In this article, we show that the algorithm of maintaining expander decompositions in graphs undergoing edge deletions directly by removing sparse cuts repeatedly can be made efficient. Formally, for an m-edge undirected graph G, we say a cut (S, S̅) is ϕ-sparse if |E_G(S, S̅)| < ϕ·min{vol_G(S), vol_G(S̅)}. A ϕ-expander decomposition of G is a partition of V into sets X_1, X_2, …, X_k such that each cluster G[X_i] contains no ϕ-sparse cut (meaning it is a ϕ-expander) with Õ(ϕ m) edges crossing between clusters. A natural way to compute a ϕ-expander decomposition is to decompose clusters by ϕ-sparse cuts until no such cut is contained in any cluster.

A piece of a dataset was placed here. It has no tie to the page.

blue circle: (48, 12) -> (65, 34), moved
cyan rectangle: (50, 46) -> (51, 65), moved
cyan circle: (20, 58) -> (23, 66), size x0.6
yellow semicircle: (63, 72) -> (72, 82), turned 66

We show that even in graphs undergoing edge deletions, a slight relaxation of this meta-algorithm can be implemented efficiently with amortized update time m^o(1)/ϕ^2. Our approach naturally extends to maintaining directed ϕ-expander decompositions and ϕ-expander hierarchies and thus gives a unifying framework while having simpler proofs than previous state-of-the-art work. In all settings, our algorithm matches the run-times of previous algorithms up to subpolynomial factors. Moreover, our algorithm provides stronger guarantees for ϕ-expander decompositions, for example, for graphs undergoing edge deletions, our approach achieves the first sublinear ϕ m^o(1) recourse bounds on the number of edges to become crossing between clusters. Our techniques also give by far the simplest, deterministic algorithms for maintaining Strongly-Connected Components (SCCs) in directed graphs undergoing edge deletions, and for maintaining connectivity in undirected fully-dynamic graphs, both matching the current state-of-the-art run-times up to subpolynomial factors.